« Last post by experimental on March 25, 2017, 09:45:22 AM »
Well i think diagnoses are real entities/things. I thought that way before i had any adult understanding of what the DSM is or how diagnoses (of anything, from anywhere) are established. I felt and believed in the validity of these categories including BPD as a teenager and before any influence from any psych person. I think it's up to the diagnoser to understand and exercise their judgment about which thing or things someone has, and which ones are valid and meaningful while others are secondary or a spin-off of something. It may well be both, and it'd be irresponsible not to capture it as such. I later found out there are guidelines and much discussion about these things, especially complicated/ambiguous/conceptually-unclear categories. But that doesn't stop it from being valid. So it bothers me when people say diagnoses don't matter or it's the person that counts or docs/pdocs/professionals/experts/Ts don't know what they're doing and undermine all of it. Because it's real and meaningful to me. And for a long time i wrangled these on my own.
And hey i'm not a doctor or diagnoser or whoever else, but I can see things and I expect and will only give time to doctors who can exercise at least an equal level of clarity and clinical judgment. Of which they are qualified for. I agree many people suck at it despite that. And it's a really awful experience for us when they do. But these are meaningful categories and I want to swim away from the current in survivor communities where believing in yourself and your value or uniqueness equals rejecting these categories and the expertise that sits behind that (or should sit behind that). I feel like i'm trying to keep sight of its value and worth. I'm not either a doc of any sort nor someone helped by one (ie able to finally trust one who is wise and competent and great), so i can't be idealising their greatness, and i have my share of cynicism and bitterness. Not that you guys make me feel that way, but it's just conversations i've been in before elsewhere.

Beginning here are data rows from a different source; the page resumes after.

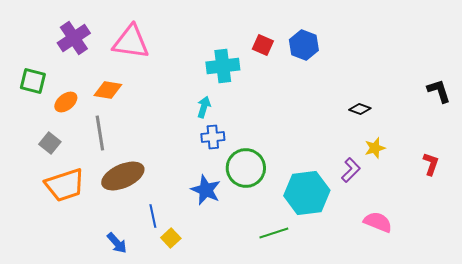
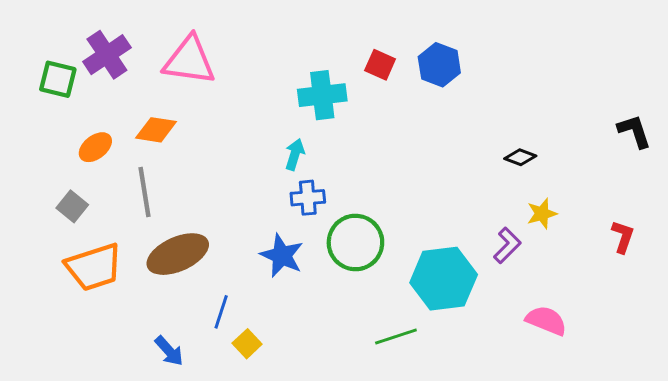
green square: (33, 81) -> (58, 79), moved
blue star: (206, 190) -> (282, 256), moved
blue line: (153, 216) -> (221, 312), turned 30

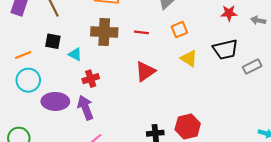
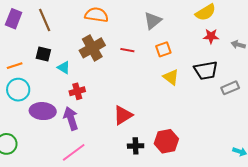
brown cross: (104, 32) -> (92, 48), turned -35
red triangle: (145, 71) -> (123, 115), moved

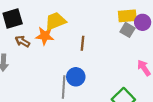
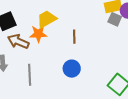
brown arrow: (22, 41) -> (18, 41), size x1.5
gray line: (64, 87) -> (30, 75), moved

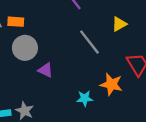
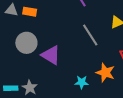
gray circle: (25, 48) -> (26, 43), moved
purple triangle: (46, 70) -> (51, 55), size x1.5

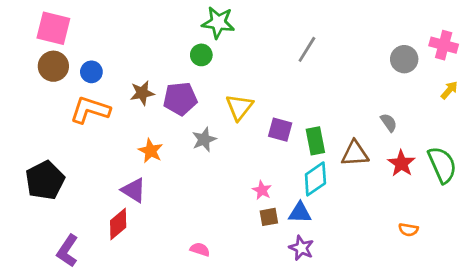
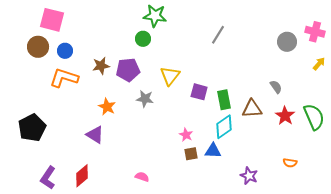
pink square: (53, 28) -> (52, 20), moved
gray star: (204, 139) -> (145, 99), turned 30
red diamond: (118, 224) -> (82, 176), moved
purple star: (301, 248) -> (249, 176), moved

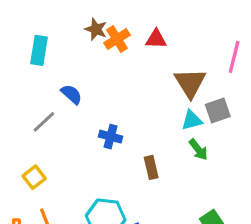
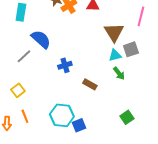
blue semicircle: (72, 94) -> (41, 39), size x1.5
blue cross: (111, 137) -> (65, 65), turned -32
brown rectangle: (151, 167) -> (90, 84), turned -48

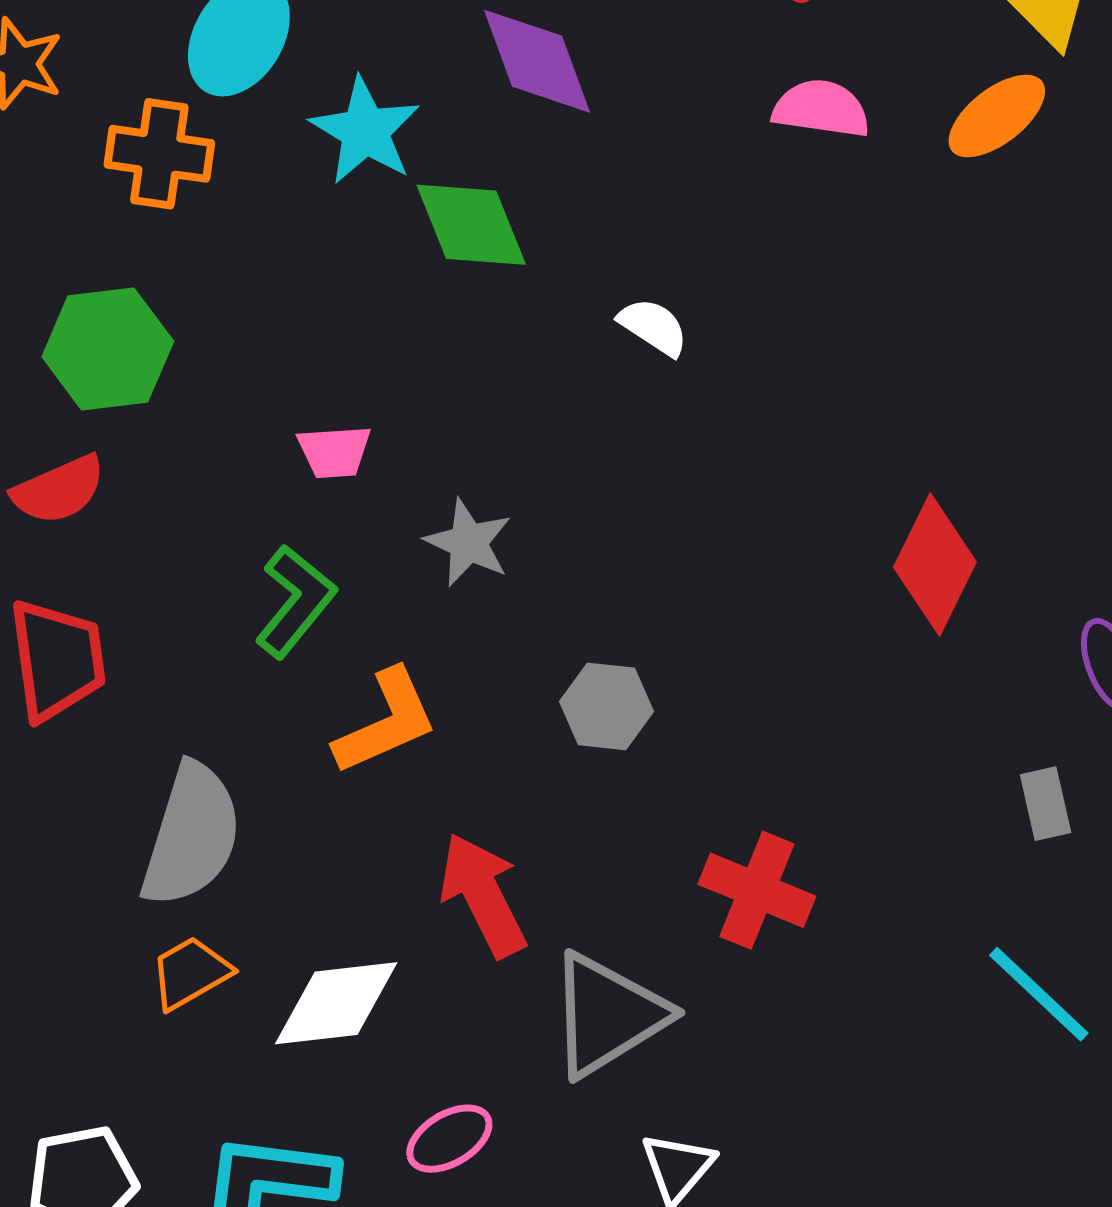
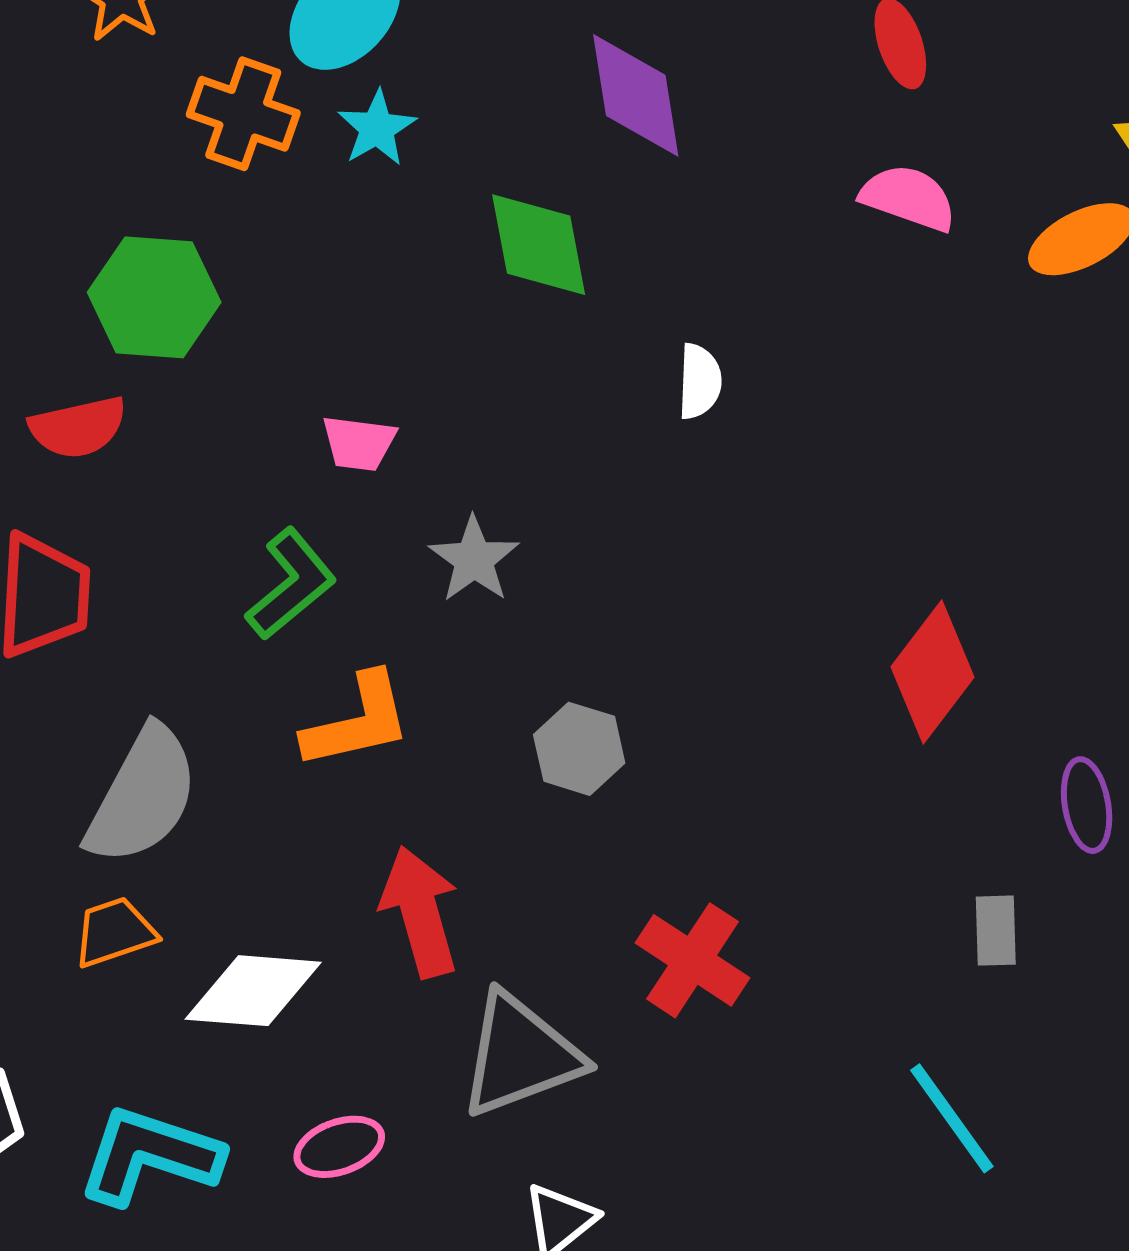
cyan star: (365, 131) -> (377, 128), moved, size x0.7
white semicircle: (653, 327) -> (700, 381), turned 48

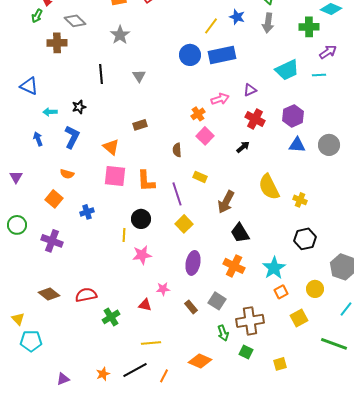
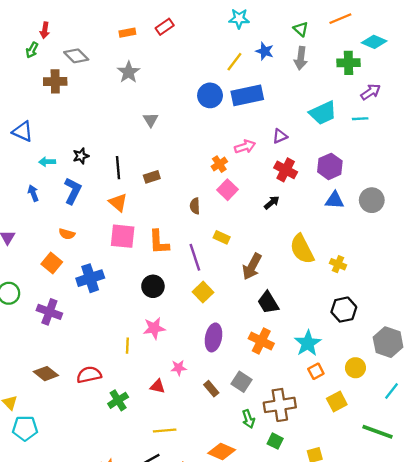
black line: (101, 74) -> (118, 168), moved
blue cross: (87, 212) -> (90, 278), size x1.6
yellow line: (124, 235) -> (127, 346), moved

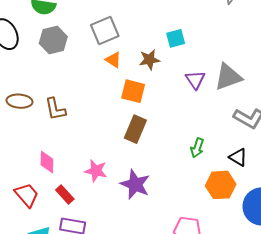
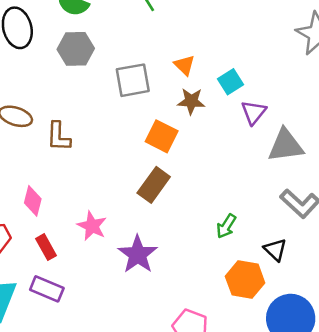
gray square: (105, 30) -> (133, 80), moved
cyan square: (176, 38) -> (230, 82), turned -30
orange triangle: (113, 60) -> (184, 65), moved
purple triangle: (195, 80) -> (254, 112), moved

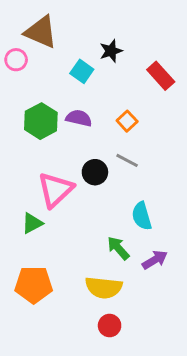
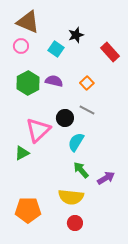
pink circle: (16, 60) -> (21, 46), moved
cyan semicircle: (142, 216) -> (76, 142), moved, turned 48
orange pentagon: (34, 285) -> (28, 210), moved

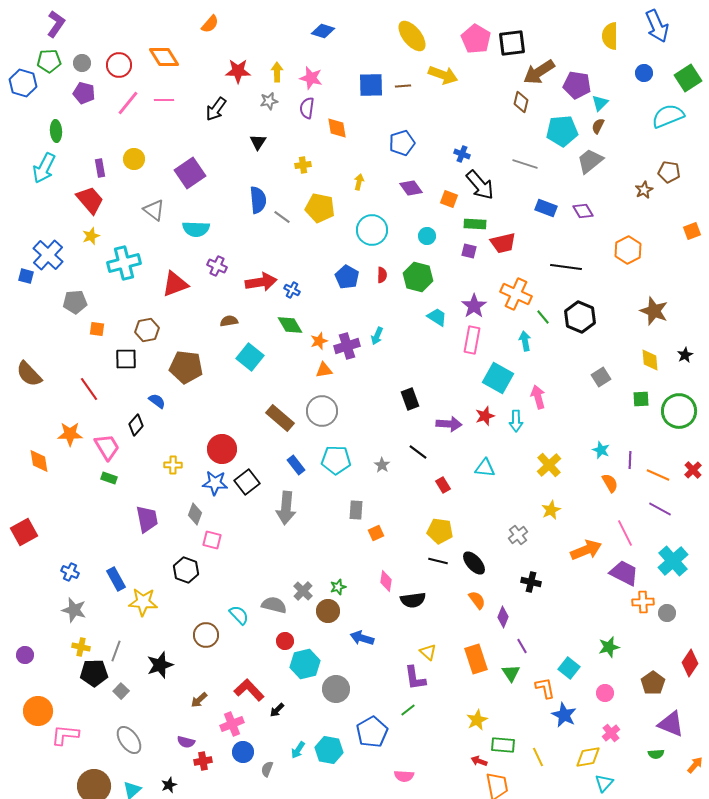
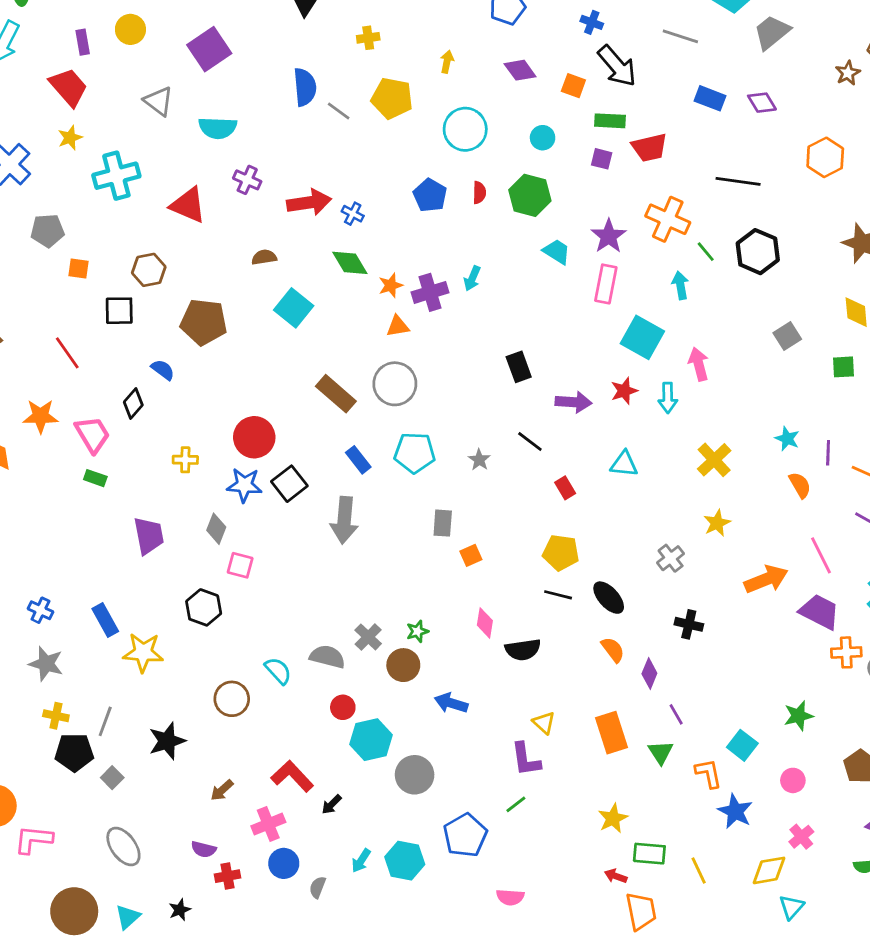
red triangle: (175, 284) -> (188, 205), turned 44

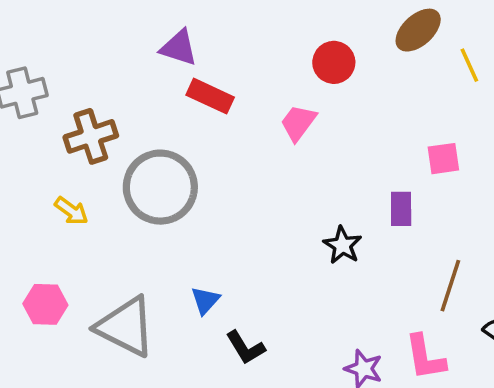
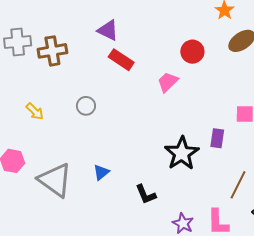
brown cross: (91, 136) -> (52, 51), moved
gray circle: (160, 187) -> (86, 106), size x0.5
black star: (343, 245) -> (182, 153), size x1.6
black L-shape: (245, 348) -> (146, 194), moved

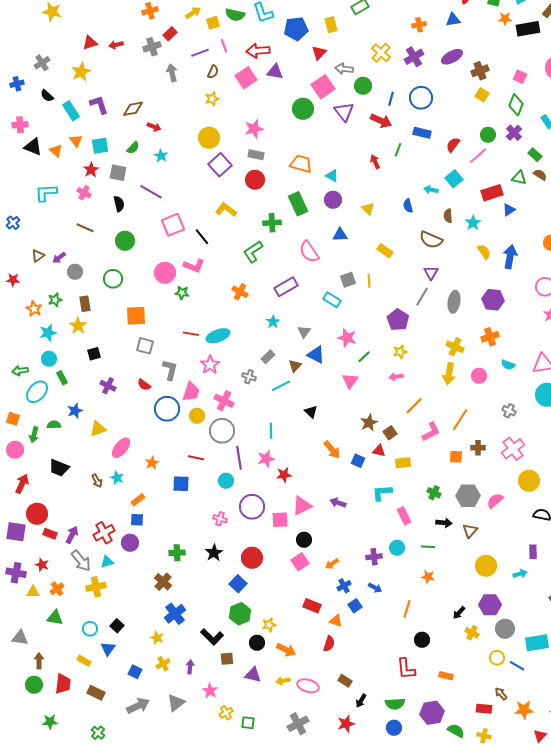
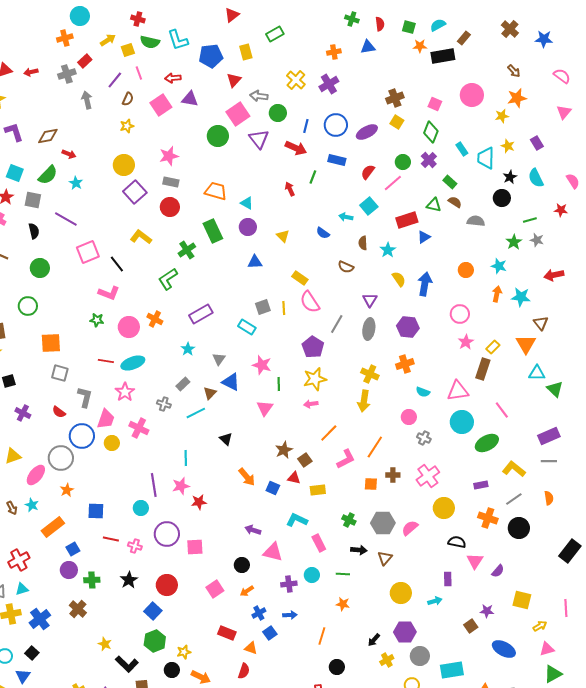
red arrow: (258, 51) -> (173, 78), size x0.7
purple line: (200, 53) -> (115, 80), turned -30
purple ellipse: (452, 57) -> (367, 132), moved
cyan square: (100, 146) -> (15, 173), turned 30
green semicircle: (133, 148) -> (48, 175), size x1.5
blue semicircle: (408, 206) -> (323, 233), turned -40
green cross: (272, 223) -> (187, 250), turned -30
brown semicircle: (431, 240) -> (346, 267), size x0.7
pink semicircle: (309, 252) -> (310, 302), moved
pink circle: (165, 273) -> (129, 327), moved
purple triangle: (431, 273) -> (370, 300), moved
yellow star: (400, 352) -> (315, 379), size x1.6
green line: (364, 357) -> (279, 384), turned -48
pink circle: (479, 376) -> (409, 417), moved
gray circle: (222, 431) -> (61, 458), moved
red line: (196, 458) -> (111, 539), moved
cyan L-shape: (382, 493) -> (297, 520), turned 30
orange rectangle: (138, 500) -> (53, 527), size x1.6
pink triangle: (302, 506) -> (273, 552), moved, turned 40
blue square: (137, 520) -> (73, 549), moved, turned -32
black circle: (304, 540) -> (242, 565), moved
purple circle: (130, 543) -> (69, 570), moved
blue arrow: (375, 588) -> (290, 615), turned -32
blue cross: (175, 614) -> (40, 619), moved
yellow cross: (472, 633) -> (387, 660), turned 32
yellow star: (157, 638) -> (105, 644), moved

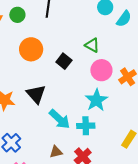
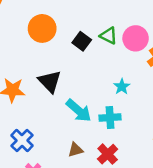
green triangle: (92, 45) -> (109, 36), moved
pink circle: (101, 70) -> (136, 38), moved
cyan star: (96, 100) -> (122, 87), size x0.6

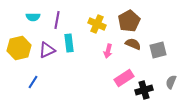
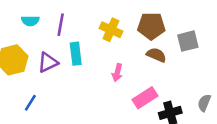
brown pentagon: (129, 21) -> (151, 26), turned 30
gray square: (158, 50) -> (188, 41), moved
pink arrow: (108, 51) -> (117, 73), moved

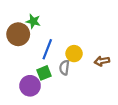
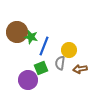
green star: (33, 21) -> (31, 37), moved
brown arrow: (102, 61) -> (80, 69), moved

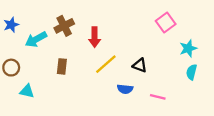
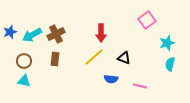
blue star: (11, 25) -> (10, 32), moved
brown cross: (64, 26) -> (56, 34), moved
red arrow: (95, 37) -> (101, 33), moved
brown circle: (11, 68) -> (24, 61), moved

It's up to the diagnoser to exercise an appropriate level of judgment about both the diagnosis and its description. It's up to the reader of my records to exercise sensible judgment about complexity in whatever is described, any overlaps or similar terminology, or variations of the same phenomenon under different terminology or descriptors (even my brain injury has a clusterfk of words). Sometimes it's not realistic to expect anyone coming upon my medical record to understand it all deeply, and you could even say that it's only natural NOT to understand it for most medical contexts, but that doesn't undermine what it is. It's a problem of governance or people (and context) or process, which is a different thing, different discussion.
I certainly don't want to minimise or dismiss the destructive impact of many people with BPD. But the category in itself is meaningful to me and I'm glad and happy that it was seen in me in some way because it's illuminating for a number of things. And also cos i have positive associations with the term to begin with.
And i guess im on a 'psychiatric' swing in rebound from old-t's vague anti-diagnoses position to a detrimental degree. and recently getting in touch with the extent of clinical thought in my head sequestered away all this time. so it's the combo of the two leading to these posts. heh.
FWIW i would most probably not meet criteria now anyway, but aged 16-20 if i went to say a hospital during one of my really bad days (as they say you should do but i never did) and was really honest about everything that was going on and my thought process (which i would never have done cos it was far more about hiding everything), it would be easy and understandable to have diagnosed me BPD.